> [WHAT THE TASK REQUIRES]:
Below are the records; give again exactly the line with "Despre noi (277, 13)", the line with "8 Martie (99, 151)", and each line that lies between them, and nothing besides.
Start of RECORDS SHOWN
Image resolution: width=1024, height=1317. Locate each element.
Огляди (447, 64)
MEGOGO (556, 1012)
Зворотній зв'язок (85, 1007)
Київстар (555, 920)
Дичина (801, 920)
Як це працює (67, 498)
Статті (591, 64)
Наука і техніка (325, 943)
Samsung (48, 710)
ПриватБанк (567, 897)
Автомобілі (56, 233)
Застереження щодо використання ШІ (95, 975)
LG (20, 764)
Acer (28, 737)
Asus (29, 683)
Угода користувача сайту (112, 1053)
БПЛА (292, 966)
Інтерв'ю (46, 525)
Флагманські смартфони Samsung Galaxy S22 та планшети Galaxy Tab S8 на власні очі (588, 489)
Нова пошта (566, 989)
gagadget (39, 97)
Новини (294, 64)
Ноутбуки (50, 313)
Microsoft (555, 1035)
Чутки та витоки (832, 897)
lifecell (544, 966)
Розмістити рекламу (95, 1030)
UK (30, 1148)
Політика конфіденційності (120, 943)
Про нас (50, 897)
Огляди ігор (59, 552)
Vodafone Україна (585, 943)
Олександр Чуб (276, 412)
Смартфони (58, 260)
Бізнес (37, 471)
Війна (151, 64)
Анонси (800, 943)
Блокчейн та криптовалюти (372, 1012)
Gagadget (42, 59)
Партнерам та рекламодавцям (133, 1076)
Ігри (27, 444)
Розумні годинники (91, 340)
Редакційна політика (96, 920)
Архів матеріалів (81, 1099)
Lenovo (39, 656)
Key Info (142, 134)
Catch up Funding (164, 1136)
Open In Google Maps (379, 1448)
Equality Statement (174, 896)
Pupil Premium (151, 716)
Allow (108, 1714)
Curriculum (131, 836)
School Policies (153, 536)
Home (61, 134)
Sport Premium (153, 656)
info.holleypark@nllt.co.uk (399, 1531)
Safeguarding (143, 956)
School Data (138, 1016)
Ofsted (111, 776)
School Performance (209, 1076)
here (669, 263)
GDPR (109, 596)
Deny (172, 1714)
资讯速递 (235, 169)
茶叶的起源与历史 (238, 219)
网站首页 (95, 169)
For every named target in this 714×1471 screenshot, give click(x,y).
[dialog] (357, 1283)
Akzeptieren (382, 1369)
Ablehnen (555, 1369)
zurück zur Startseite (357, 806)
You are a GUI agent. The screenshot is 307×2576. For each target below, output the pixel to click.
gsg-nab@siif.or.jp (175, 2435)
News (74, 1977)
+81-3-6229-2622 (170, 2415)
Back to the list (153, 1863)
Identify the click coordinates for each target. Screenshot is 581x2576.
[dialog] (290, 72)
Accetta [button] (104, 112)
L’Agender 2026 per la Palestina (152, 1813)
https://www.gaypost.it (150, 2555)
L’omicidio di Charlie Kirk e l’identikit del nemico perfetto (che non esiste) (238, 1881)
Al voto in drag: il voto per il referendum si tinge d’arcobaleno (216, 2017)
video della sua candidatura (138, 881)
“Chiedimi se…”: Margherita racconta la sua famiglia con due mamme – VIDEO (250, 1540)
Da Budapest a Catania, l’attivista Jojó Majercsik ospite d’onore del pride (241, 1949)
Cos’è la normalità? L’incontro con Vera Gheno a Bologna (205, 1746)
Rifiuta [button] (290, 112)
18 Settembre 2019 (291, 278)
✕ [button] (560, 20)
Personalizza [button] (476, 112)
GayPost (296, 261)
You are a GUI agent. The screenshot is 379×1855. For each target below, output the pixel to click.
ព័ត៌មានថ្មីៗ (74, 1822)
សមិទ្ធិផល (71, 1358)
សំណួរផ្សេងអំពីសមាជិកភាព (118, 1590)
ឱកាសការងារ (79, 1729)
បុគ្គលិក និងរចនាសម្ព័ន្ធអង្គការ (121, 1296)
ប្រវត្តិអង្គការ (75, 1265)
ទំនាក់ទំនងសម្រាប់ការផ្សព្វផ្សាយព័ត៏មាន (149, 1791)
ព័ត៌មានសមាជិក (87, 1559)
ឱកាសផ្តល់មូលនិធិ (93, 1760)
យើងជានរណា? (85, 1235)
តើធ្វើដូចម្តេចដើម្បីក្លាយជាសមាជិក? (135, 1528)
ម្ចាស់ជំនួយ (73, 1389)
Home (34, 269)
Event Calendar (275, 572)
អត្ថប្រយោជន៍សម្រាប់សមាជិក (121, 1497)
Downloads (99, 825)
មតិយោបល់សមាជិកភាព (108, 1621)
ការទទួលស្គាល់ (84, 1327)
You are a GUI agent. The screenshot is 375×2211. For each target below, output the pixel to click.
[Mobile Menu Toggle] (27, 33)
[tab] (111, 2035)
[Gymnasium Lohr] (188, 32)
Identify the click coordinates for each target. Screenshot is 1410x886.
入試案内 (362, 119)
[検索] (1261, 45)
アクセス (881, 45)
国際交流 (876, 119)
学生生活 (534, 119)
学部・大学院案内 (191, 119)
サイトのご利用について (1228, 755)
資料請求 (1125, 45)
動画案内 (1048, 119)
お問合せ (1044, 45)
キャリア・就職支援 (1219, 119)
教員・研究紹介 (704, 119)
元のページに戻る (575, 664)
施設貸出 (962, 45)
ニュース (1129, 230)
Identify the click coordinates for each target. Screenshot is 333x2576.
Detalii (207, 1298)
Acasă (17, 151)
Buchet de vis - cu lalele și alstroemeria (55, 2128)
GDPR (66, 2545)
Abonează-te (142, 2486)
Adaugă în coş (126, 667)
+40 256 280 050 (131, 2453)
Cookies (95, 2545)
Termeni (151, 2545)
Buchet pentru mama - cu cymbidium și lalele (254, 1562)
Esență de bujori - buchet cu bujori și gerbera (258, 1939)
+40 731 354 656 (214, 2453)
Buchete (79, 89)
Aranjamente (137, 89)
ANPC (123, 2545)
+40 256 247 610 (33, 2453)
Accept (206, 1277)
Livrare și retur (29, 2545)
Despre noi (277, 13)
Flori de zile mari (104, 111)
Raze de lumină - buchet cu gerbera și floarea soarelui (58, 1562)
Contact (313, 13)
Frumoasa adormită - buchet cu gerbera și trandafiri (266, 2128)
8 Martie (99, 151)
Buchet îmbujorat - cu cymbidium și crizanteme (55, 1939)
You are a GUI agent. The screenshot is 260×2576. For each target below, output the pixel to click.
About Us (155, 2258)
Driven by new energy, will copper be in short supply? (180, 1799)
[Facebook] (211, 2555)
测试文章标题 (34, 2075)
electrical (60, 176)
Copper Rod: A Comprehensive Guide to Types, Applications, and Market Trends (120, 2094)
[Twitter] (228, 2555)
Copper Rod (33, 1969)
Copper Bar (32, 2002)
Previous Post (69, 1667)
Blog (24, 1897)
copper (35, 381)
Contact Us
End of RECORDS SHOWN
> [THE COMPLETED TASK]:
Despre noi (277, 13)
Flori de zile mari (104, 111)
Raze de lumină - buchet cu gerbera și floarea soarelui (58, 1562)
Contact (313, 13)
Frumoasa adormită - buchet cu gerbera și trandafiri (266, 2128)
8 Martie (99, 151)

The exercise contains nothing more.